View Full Version : session and cookie problem

05-19-2004, 02:23 PM
grr, I am just so stumped with this one.
I have a login form on my site and when you login, it records your username and password into a session and a cookie. Now, I also have an option that lets you log out, which deletes the cookie and the session, but for some reason when I log back in with a different username/password, it keeps bringing up the settings of my previous cookie and session, which was deleted. I tested many things, 1), the cookie and session ARE deleted when logout is pressed, i tested with an echo. 2). when i login with a new username, it DOES record the new username/password to cookie and session, once again i have tested this with echo. HOWEVER, once the page refreshes, it goes right back to the previous username login.
I don't understand what is happening.
?? any suggestions?

after more testing, the session and cookie values seem to be different, this is weird because Iwould close the brower, start a new window and the session value would STILL be on the previous login username and password. ???
that isn't right :mad:

ok, i'm freaking out now, haha, this just isn't making sense.
the first time i load my page it displays the correct information
no session, but cookie is correct
second time i load the page
session = cookie which is correct
THIRD time i load the page
session CHANGES to previous login info, and i have not put that info in, so how is it getting this info, when all i am doing is refreshing the page?

05-19-2004, 03:00 PM
Why are you storing the username and pwd in a session and a cookie?

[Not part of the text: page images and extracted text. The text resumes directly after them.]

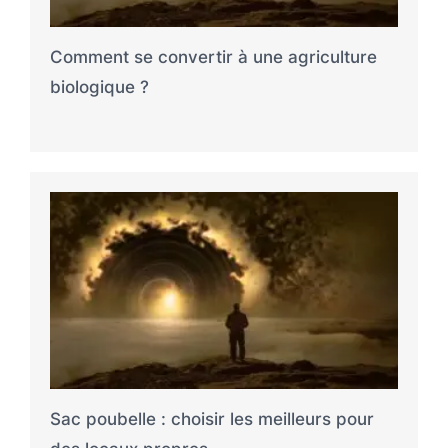
Comment se convertir à une agriculture
biologique ?
Sac poubelle : choisir les meilleurs pour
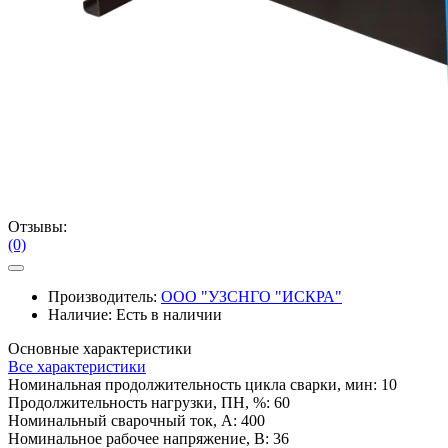
Отзывы:
(0)
Производитель:
ООО "УЗСНГО "ИСКРА"
Наличие:
Есть в наличии
Основные характеристики
Все характеристики
Номинальная продолжительность цикла сварки, мин:
10
Продолжительность нагрузки, ПН, %:
60
Номинальный сварочный ток, А:
400
Номинальное рабочее напряжение, В:
36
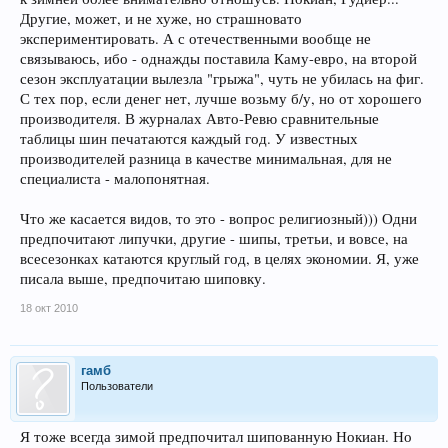
Другие, может, и не хуже, но страшновато
экспериментировать. А с отечественными вообще не
связываюсь, ибо - однажды поставила Каму-евро, на второй
сезон эксплуатации вылезла "грыжа", чуть не убилась на фиг.
С тех пор, если денег нет, лучше возьму б/у, но от хорошего
производителя. В журналах Авто-Ревю сравнительные
таблицы шин печатаются каждый год. У известных
производителей разница в качестве минимальная, для не
специалиста - малопонятная.
Что же касается видов, то это - вопрос религиозный))) Одни
предпочитают липучки, другие - шипы, третьи, и вовсе, на
всесезонках катаются круглый год, в целях экономии. Я, уже
писала выше, предпочитаю шиповку.
18 окт 2010
гамб
Пользователи
Я тоже всегда зимой предпочитал шипованную Нокиан. Но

They should not be stored in either of them. You should store a userID or something like that inthere (the primary key value of your usertable, you validate the login-data against). Or even better : use a table where you store the userID and the PHP-sessionID. You can then look up the details like
$sql="SELECT usertable.username FROM usertable INNER JOIN sessiontable ON usertable.userID = sessiontable.userID WHERE sessiontable.PHP_SID ='". session_id() . "' and session.sessionstatus=1";

the session.sessionstatus=1 then means that it's an active session.
When the user logs out, you can change the sessionstatus to 2 or whatever.
When, the user logs in, you can check against this table if he realy is logged out --> if he doesn't have a record with session.sessionstatus=1.

Storing username and pwd in sessions and cookie is a rather big and unnescecary securityrisk.

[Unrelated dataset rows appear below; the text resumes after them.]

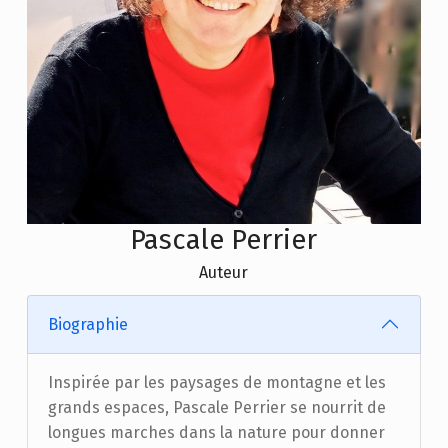
Pascale Perrier
Auteur
Biographie
Inspirée par les paysages de montagne et les
grands espaces, Pascale Perrier se nourrit de
longues marches dans la nature pour donner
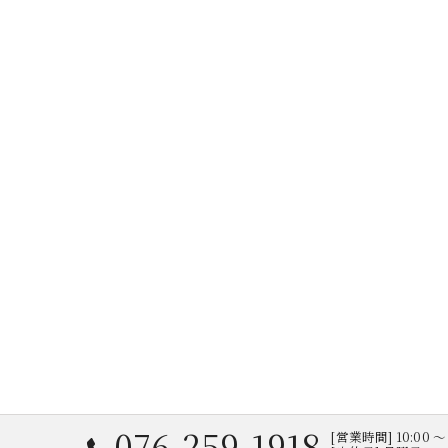
076-259-1918
[営業時間] 10:00 〜 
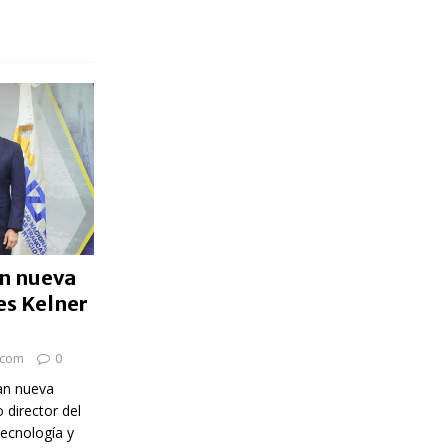
n nueva
es Kelner
.com
0
an nueva
director del
tecnología y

Since we don't see any code, i can only assume that you had more then one browser window open, which keeps the session alive. Or ythe code you used isn't right.
To kill the session, try this

setcookie( session_name() ,"",0,"/");

<edit>Since it seems to be related to the refreshing, i'd assume it's some sort of strange caching-problem, but my money would still be on some incorrect code. Display the timer() value or a datatime inside the page and then look if it get's updated each time you refresh + if it 'jumps back' on that third refresh.</edit>

05-19-2004, 03:26 PM
i don't understand what you mean by making a session table
is it like when a new session starts, insert a row into the table with sessionid and userid info?
then do i delete it when the session ends?
why would it be a security risk if i stored username/password in cookies and sessions?
i used them because it made passing user data from the table easier from page to page without making a million calls to the db. it just seemed the easy thing to do.

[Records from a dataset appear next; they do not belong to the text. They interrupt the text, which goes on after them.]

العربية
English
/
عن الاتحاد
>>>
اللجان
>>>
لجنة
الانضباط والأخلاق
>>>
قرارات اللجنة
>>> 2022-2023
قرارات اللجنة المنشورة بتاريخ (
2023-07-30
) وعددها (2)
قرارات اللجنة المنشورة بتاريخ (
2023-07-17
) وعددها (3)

i don't have more than one browser open now and it is still screwed up. Actually, after putting in your suggested method to remove the cookie and session, when i log out, it didn't log out at all, it kept switching between two different usernames but with the same password
I don't even know what error to look for?
I tried searching for all $_SESSION['username']
but there's nothing that looked out of place.

05-19-2004, 04:00 PM
it's basically bad to store the username and pwd inside sessionvariables or cookies, because they can then be disclosed to others. Certainly if you use a shared computer (universitys, librarys etc), then your cookie can be read (after cracking if necessary) by the next users. cookies can also simply be stolen. The sessionvariables can be disclosed using sessionhijacking and cross site scripting. Certainly if you're on a server with register_globals=on
And besides the danger that they can be disclosed : i can not think of a single situation where you'd need the username or pwd after the login.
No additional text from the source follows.